Aims: To increase cardiac output, β-adrenergic stimulation increases the rate and amplitude of cytosolic Ca²⁺ transients, elevating ATP consumption. At the same time, Ca²⁺ is taken up into mitochondria and activates the Krebs cycle, generating NADH for ATP production at the respiratory chain and NADPH to prevent oxidative stress. Mitochondria take up Ca²⁺ primarily via the uniporter (MCU) and release it via the Na⁺/Ca²⁺ exchanger (NCLX). Since Ca²⁺ extrusion is much slower than influx, steady-state mitochondrial Ca²⁺ concentration ([Ca²⁺]_m) is critically governed by heart rate. However, since basal heart rate varies ~10-fold across species, from ~60/min in human to ~600/min in mice, we speculated that there should be species-dependent differences in the activities of mitochondrial Ca²⁺ uptake and efflux to maintain [Ca²⁺]_m in a similar physiological, allowing Krebs cycle stimulation but preventing fatal opening of the permeability transition pore (mPTP).

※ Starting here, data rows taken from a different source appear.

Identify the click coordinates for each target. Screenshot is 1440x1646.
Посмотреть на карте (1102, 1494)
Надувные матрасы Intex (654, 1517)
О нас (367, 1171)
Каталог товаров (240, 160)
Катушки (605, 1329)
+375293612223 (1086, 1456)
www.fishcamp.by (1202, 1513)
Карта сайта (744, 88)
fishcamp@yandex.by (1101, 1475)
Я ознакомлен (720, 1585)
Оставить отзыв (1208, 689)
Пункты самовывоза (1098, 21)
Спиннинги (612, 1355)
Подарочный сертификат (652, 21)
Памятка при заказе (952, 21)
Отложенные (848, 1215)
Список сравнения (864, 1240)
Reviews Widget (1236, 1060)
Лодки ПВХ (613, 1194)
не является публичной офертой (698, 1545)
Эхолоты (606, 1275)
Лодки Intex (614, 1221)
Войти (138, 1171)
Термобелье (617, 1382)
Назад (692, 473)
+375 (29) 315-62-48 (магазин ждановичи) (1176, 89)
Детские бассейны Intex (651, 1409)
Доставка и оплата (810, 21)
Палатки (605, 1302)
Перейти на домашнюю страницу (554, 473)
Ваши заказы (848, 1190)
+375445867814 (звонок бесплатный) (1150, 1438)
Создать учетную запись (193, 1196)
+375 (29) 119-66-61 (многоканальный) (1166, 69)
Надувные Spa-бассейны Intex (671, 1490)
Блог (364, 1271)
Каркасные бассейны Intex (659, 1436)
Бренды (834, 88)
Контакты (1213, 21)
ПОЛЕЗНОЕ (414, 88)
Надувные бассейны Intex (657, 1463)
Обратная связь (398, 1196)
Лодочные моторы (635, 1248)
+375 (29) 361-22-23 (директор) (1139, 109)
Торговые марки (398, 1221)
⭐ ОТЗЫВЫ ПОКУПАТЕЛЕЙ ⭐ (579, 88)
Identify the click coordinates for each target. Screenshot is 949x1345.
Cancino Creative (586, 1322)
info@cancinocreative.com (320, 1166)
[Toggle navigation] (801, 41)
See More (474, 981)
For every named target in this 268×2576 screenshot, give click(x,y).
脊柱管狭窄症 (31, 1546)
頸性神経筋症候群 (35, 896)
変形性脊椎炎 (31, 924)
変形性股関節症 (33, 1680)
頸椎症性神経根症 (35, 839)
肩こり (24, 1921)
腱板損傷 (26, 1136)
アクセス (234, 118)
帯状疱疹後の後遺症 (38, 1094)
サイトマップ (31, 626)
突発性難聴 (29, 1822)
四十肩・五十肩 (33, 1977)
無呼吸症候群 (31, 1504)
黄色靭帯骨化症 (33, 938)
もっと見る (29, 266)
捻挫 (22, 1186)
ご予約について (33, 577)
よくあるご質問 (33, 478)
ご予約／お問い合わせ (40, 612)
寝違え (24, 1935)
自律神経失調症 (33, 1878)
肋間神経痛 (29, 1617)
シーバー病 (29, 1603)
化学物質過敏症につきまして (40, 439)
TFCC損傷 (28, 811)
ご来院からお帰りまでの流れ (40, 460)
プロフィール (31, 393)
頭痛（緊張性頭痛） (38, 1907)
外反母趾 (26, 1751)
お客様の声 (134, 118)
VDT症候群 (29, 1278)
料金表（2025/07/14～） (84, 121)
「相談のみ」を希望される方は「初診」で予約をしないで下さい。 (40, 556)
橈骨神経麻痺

Methods and results: Mitochondria were isolated from hearts of mice or rabbit ventricular- and human left atrial myocardium and exposed to sequential Ca²⁺ pulses of 10 or 20 µM at low (0 or 2.5 mM) or high (10 or 12.5 mM) extramitochondrial Na⁺, and extramitochondrial Ca²⁺ was determined by Calcium-Green 5N. Each Ca²⁺ application induced a sharp increase in extramitochondrial Ca²⁺, which subsequently decreased exponentially, indicating mitochondrial Ca²⁺ uptake via the MCU (since this was inhibited by the MCU blocker Ru360). At low extramitochondrial Na⁺, Ca²⁺-uptake velocities were not different between species, indicating that MCU activities are comparable. However, the net Ca²⁺ accumulation in mitochondria before opening of the permeability transition pore (mPTP, sensitive to cyclosporine A) was more than twice as high in human than mice. In mouse cardiac mitochondria, net mitochondrial Ca²⁺ accumulation was substantially reduced about 4-fold when extramitochondrial [Na⁺] was elevated to 10 or 12.5 mM, while this had smaller effects in rabbit (~2-fold decrease), but no effect in human mitochondria. To determine the kinetics of mitochondrial Ca²⁺ ([Ca²⁺]_m) uptake and release in working cardiac myocytes, we employed a patch-clamp based approach with simultaneous determination of cytosolic and mitochondrial Ca²⁺ concentrations, using Indo-1 AM salt and rhod-2 AM. With this approach, beat-to-beat [Ca²⁺]_m transients were observed during each cytosolic Ca²⁺ transient in either species. While the time to peak was faster in human vs. mouse cardiac myocytes, the rate of [Ca²⁺]_m decay was substantially slower in mouse vs. human mitochondria (tau, 1227±202 ms in humans, n=10; vs. 56±5 ms in mice, n=4; p<0.01).  

Conclusion: Steady-state mitochondrial Ca²⁺ accumulation is governed by strongly varying NCLX activities in a species-dependent manner while rates of mitochondrial Ca²⁺ uptake via the MCU are comparable across species. Also, the tolerance to net uptake of Ca²⁺ is larger in humans than mice. These insights have important therapeutic implications to guide strategies how to affect mitochondrial Ca²⁺ handling in heart failure, where diminished mitochondrial Ca²⁺ accumulation contributes to oxidation and reactive oxygen species emission.